*Task prompt*:
Of all the lines in the entries below, give again exactly those starting at the line containing "UNE MARQUE TOURNÉE" and ending at the line containing "해당 영상으로 이동됩니다*", both ends included, and no others.

*Data for review*:
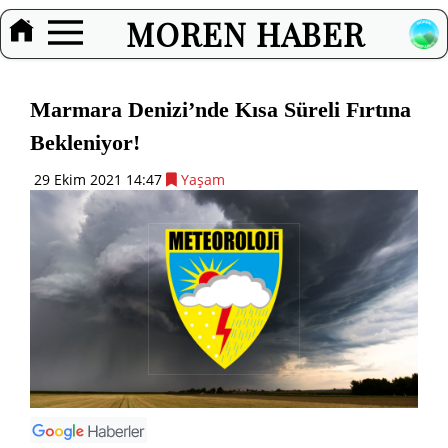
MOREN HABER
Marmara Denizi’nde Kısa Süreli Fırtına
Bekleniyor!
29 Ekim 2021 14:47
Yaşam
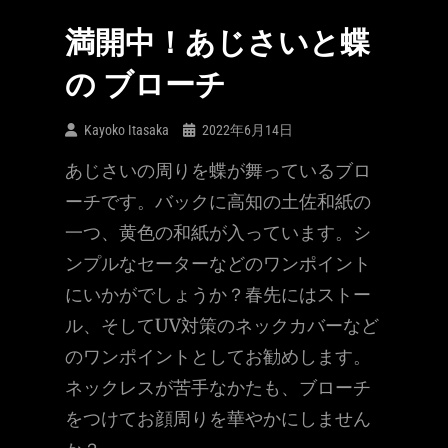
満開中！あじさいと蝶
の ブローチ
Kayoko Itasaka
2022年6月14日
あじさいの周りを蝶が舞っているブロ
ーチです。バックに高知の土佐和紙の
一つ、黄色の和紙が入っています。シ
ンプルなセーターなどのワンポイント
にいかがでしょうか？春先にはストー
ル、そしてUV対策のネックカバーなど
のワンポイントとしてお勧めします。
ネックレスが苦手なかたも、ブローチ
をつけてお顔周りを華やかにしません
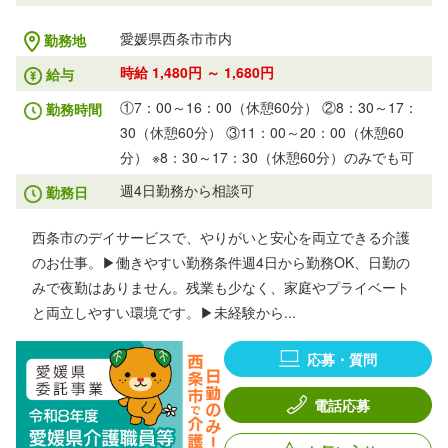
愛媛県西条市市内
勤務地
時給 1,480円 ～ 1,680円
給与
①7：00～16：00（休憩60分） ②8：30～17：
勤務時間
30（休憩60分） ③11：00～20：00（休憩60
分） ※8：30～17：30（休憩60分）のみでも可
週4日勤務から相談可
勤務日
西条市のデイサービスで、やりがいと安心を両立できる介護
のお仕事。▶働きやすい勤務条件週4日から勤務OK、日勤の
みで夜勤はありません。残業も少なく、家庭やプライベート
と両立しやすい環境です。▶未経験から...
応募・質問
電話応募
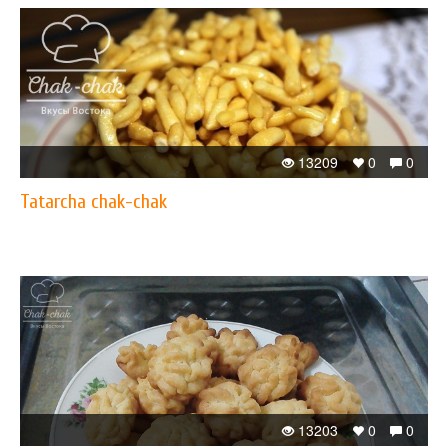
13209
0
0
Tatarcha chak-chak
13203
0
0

* * *

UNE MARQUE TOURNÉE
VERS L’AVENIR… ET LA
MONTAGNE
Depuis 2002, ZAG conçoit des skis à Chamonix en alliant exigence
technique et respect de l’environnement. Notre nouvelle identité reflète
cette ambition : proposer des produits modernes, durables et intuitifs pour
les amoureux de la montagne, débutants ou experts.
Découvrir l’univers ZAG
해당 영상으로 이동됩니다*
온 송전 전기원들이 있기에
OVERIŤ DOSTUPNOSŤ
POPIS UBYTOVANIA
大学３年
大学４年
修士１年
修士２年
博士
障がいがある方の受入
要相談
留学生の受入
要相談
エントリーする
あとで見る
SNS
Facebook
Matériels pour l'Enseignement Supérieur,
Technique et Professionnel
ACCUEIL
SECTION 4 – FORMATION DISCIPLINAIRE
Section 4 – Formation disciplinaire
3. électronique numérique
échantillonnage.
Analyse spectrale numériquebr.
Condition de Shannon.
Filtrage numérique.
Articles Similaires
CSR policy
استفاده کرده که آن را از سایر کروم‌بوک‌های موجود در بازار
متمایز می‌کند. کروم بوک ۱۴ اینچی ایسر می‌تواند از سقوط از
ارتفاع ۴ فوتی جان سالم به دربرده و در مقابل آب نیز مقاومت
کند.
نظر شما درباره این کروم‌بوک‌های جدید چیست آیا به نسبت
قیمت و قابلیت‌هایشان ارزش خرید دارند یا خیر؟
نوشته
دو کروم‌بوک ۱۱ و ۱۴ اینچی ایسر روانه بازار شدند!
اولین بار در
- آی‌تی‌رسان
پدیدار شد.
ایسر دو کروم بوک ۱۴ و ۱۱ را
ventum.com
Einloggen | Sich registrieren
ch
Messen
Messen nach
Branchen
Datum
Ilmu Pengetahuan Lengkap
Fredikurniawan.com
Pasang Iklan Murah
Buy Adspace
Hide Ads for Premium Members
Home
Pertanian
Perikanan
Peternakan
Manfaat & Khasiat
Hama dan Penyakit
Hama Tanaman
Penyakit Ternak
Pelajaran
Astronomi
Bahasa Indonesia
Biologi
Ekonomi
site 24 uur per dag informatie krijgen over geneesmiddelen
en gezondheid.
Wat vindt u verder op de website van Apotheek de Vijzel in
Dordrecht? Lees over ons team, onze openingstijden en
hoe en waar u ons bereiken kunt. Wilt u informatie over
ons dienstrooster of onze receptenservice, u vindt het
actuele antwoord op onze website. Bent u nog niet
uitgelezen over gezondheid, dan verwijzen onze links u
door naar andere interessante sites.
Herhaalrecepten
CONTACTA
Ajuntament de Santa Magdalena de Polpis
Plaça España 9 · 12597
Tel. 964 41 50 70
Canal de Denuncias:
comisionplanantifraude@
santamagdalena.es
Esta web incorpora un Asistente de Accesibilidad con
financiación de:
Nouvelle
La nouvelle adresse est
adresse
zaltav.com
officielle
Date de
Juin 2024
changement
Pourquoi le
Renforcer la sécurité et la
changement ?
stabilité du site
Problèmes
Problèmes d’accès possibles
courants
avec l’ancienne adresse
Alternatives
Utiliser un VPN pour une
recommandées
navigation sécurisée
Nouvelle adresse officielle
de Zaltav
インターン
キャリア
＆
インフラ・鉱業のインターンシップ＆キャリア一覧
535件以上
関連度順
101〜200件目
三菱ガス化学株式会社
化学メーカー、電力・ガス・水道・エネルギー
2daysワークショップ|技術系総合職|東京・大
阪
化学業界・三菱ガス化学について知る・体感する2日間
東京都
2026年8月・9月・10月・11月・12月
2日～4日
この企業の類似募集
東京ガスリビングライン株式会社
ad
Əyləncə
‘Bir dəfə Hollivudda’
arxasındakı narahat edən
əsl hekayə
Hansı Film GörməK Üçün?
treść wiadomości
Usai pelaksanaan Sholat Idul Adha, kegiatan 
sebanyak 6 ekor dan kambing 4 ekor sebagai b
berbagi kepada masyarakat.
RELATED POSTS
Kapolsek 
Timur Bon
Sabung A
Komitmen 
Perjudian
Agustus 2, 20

--

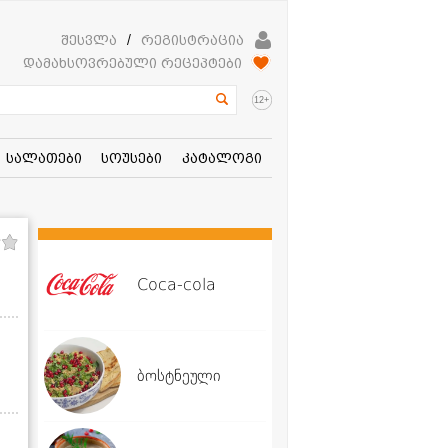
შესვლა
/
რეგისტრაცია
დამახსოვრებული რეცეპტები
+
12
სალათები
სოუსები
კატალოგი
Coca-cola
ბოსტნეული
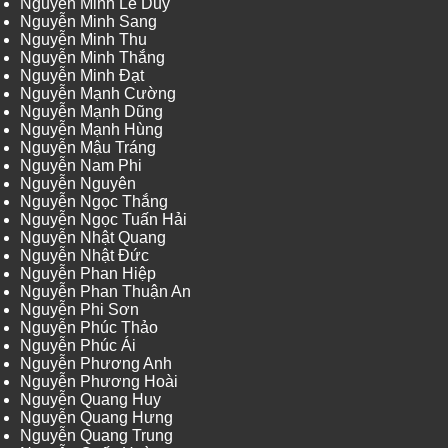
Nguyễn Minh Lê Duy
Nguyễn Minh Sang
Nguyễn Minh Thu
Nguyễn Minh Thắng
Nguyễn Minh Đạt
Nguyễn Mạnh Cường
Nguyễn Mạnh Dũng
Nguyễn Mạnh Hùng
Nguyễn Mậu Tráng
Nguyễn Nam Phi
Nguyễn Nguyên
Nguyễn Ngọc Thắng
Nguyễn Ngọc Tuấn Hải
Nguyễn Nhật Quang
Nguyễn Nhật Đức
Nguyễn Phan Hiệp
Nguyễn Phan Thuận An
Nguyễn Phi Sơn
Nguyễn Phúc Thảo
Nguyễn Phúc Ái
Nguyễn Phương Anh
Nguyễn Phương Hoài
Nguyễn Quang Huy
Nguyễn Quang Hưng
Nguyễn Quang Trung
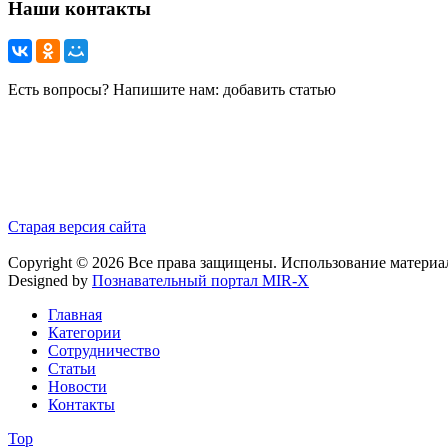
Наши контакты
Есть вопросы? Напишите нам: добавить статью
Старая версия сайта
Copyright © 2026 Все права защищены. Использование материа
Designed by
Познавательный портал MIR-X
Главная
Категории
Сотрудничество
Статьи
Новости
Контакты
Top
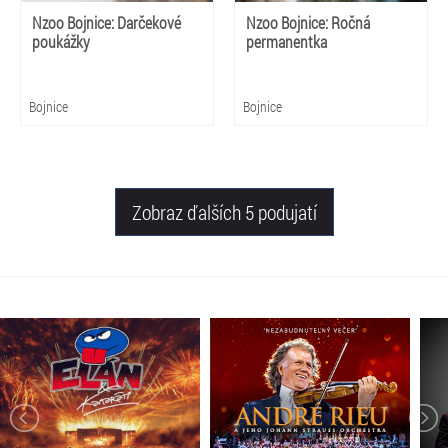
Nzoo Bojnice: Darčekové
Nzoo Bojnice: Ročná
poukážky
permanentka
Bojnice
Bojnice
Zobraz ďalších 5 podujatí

*Response*:
UNE MARQUE TOURNÉE
VERS L’AVENIR… ET LA
MONTAGNE
Depuis 2002, ZAG conçoit des skis à Chamonix en alliant exigence
technique et respect de l’environnement. Notre nouvelle identité reflète
cette ambition : proposer des produits modernes, durables et intuitifs pour
les amoureux de la montagne, débutants ou experts.
Découvrir l’univers ZAG
해당 영상으로 이동됩니다*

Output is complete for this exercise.